Jacob C. Miller (August 4, 1840 - January 13, 1917) was a private in company K, 9th Indiana Infantry Regiment, and was wounded in the head near the Brock Field at the Battle of Chickamauga on the morning of September 19, 1863. The ball impacted in Miller’s head during the Civil War, but luckily the buck didn’t penetrate his skull.
Jacob Miller, after the Civil War. |
His firsthand account of the battle was published by The Joliet Daily News in 1911.
“When I came to my senses some time after I found I was in the rear of the confederate line. So not to become a prisoner I made up my mind to make an effort to get around their line and back on my own side. I got up with the help of my gun as a staff, then went back some distance, then started parallel with the line of battle. I suppose I was so covered with blood that those that I met, did not notice that I was a Yank, (at least our Major, my former captain did not recognize me when I met him after passing to our own side)...
“The wound never really healed, but it’s pretty safe to assume it saved his life. What happened next?
I suffered for nine months then I got a furlough home to Logansport and got Drs. Fitch and Colman to operate on my wound. They took out the musket ball.
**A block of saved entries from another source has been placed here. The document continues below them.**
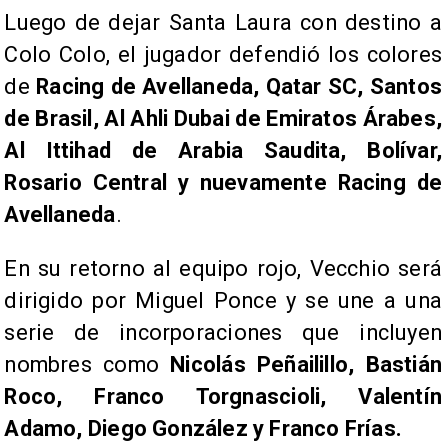
Luego de dejar Santa Laura con destino a
Colo Colo, el jugador defendió los colores
de
Racing de Avellaneda, Qatar SC, Santos
de Brasil, Al Ahli Dubai de Emiratos Árabes,
Al Ittihad de Arabia Saudita, Bolívar,
Rosario Central y nuevamente Racing de
Avellaneda
.
En su retorno al equipo rojo, Vecchio será
dirigido por Miguel Ponce y se une a una
serie de incorporaciones que incluyen
nombres como
Nicolás Peñailillo, Bastián
Roco, Franco Torgnascioli, Valentín
Adamo, Diego González y Franco Frías.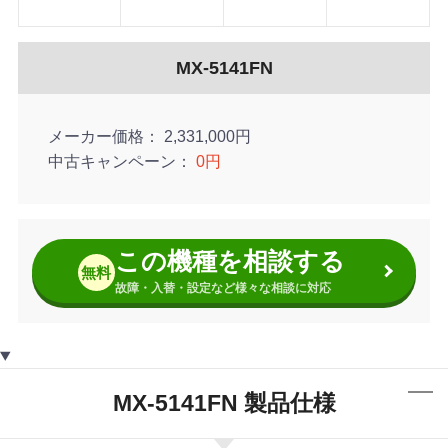
MX-5141FN
メーカー価格
2,331,000円
中古キャンペーン
0円
この機種を相談する
無料
故障・入替・設定など様々な相談に対応
MX-5141FN 製品仕様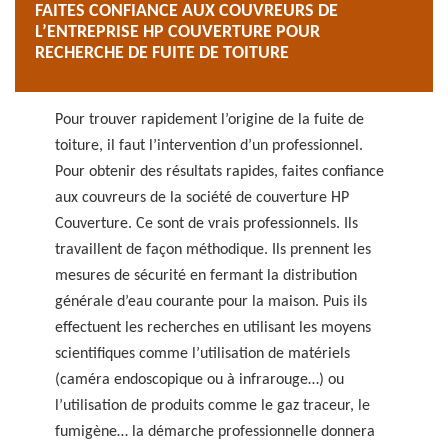
FAITES CONFIANCE AUX COUVREURS DE
L’ENTREPRISE HP COUVERTURE POUR
RECHERCHE DE FUITE DE TOITURE
Pour trouver rapidement l’origine de la fuite de
toiture, il faut l’intervention d’un professionnel.
Pour obtenir des résultats rapides, faites confiance
aux couvreurs de la société de couverture HP
Couverture. Ce sont de vrais professionnels. Ils
travaillent de façon méthodique. Ils prennent les
mesures de sécurité en fermant la distribution
générale d’eau courante pour la maison. Puis ils
effectuent les recherches en utilisant les moyens
scientifiques comme l’utilisation de matériels
(caméra endoscopique ou à infrarouge…) ou
l’utilisation de produits comme le gaz traceur, le
fumigène… la démarche professionnelle donnera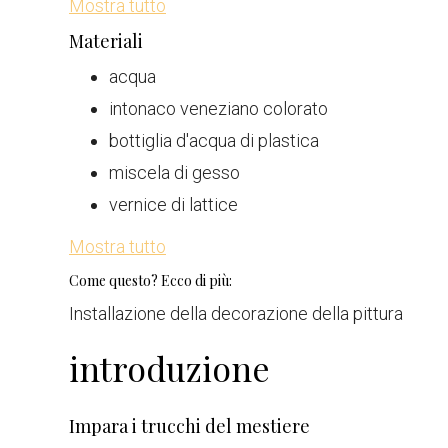
Mostra tutto
Materiali
acqua
intonaco veneziano colorato
bottiglia d'acqua di plastica
miscela di gesso
vernice di lattice
Mostra tutto
Come questo? Ecco di più:
Installazione della decorazione della pittura
introduzione
Impara i trucchi del mestiere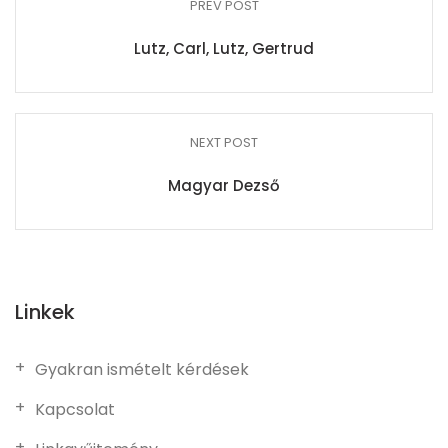
PREV POST
Lutz, Carl, Lutz, Gertrud
NEXT POST
Magyar Dezső
Linkek
Gyakran ismételt kérdések
Kapcsolat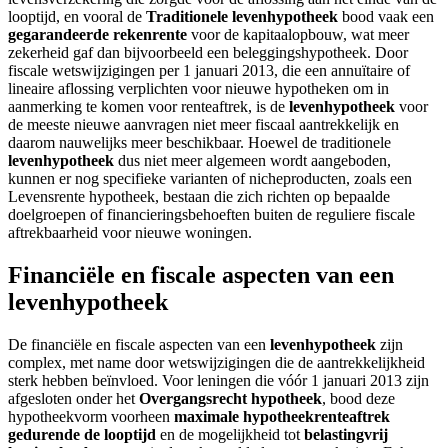
looptijd, en vooral de
Traditionele levenhypotheek
bood vaak een
gegarandeerde rekenrente
voor de kapitaalopbouw, wat meer
zekerheid gaf dan bijvoorbeeld een beleggingshypotheek. Door
fiscale wetswijzigingen per 1 januari 2013, die een annuïtaire of
lineaire aflossing verplichten voor nieuwe hypotheken om in
aanmerking te komen voor renteaftrek, is de
levenhypotheek
voor
de meeste nieuwe aanvragen niet meer fiscaal aantrekkelijk en
daarom nauwelijks meer beschikbaar. Hoewel de traditionele
levenhypotheek
dus niet meer algemeen wordt aangeboden,
kunnen er nog specifieke varianten of nicheproducten, zoals een
Levensrente hypotheek, bestaan die zich richten op bepaalde
doelgroepen of financieringsbehoeften buiten de reguliere fiscale
aftrekbaarheid voor nieuwe woningen.
Financiële en fiscale aspecten van een
levenhypotheek
De financiële en fiscale aspecten van een
levenhypotheek
zijn
complex, met name door wetswijzigingen die de aantrekkelijkheid
sterk hebben beïnvloed. Voor leningen die vóór 1 januari 2013 zijn
afgesloten onder het
Overgangsrecht hypotheek
, bood deze
hypotheekvorm voorheen
maximale hypotheekrenteaftrek
gedurende de looptijd
en de mogelijkheid tot
belastingvrij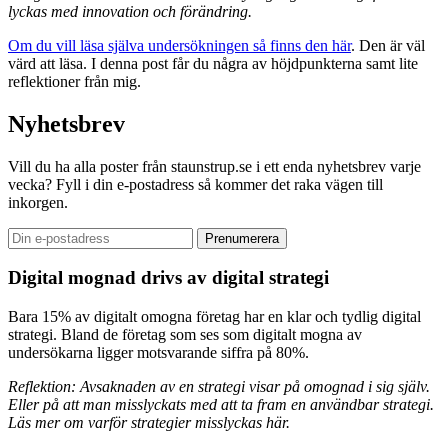
lyckas med innovation och förändring.
Om du vill läsa själva undersökningen så finns den här
. Den är väl
värd att läsa. I denna post får du några av höjdpunkterna samt lite
reflektioner från mig.
Nyhetsbrev
Vill du ha alla poster från staunstrup.se i ett enda nyhetsbrev varje
vecka? Fyll i din e-postadress så kommer det raka vägen till
inkorgen.
Digital mognad drivs av digital strategi
Bara 15% av digitalt omogna företag har en klar och tydlig digital
strategi. Bland de företag som ses som digitalt mogna av
undersökarna ligger motsvarande siffra på 80%.
Reflektion: Avsaknaden av en strategi visar på omognad i sig själv.
Eller på att man misslyckats med att ta fram en användbar strategi.
Läs mer om varför strategier misslyckas här.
After the operation a few days, I returned to the hospital at Madison and stayed there till the expiration of my enlistment, Sept. 17, 1864. Seventeen years after I was wounded a buck shot dropped out of my wound and thirty one years after two pieces of lead came out...
“Some ask how it is I can describe so minutely my getting wounded and getting off the battle field after so many years. My answer is I have an everyday reminder of it in my wound and constant pain in the head, never free of it while not asleep. The whole scene is imprinted on my brain as with a steel engraving. I haven’t written this to complain of any one being in fault for my misfortune and suffering all these years, the government is good to me and gives me $40.00 per month pension.”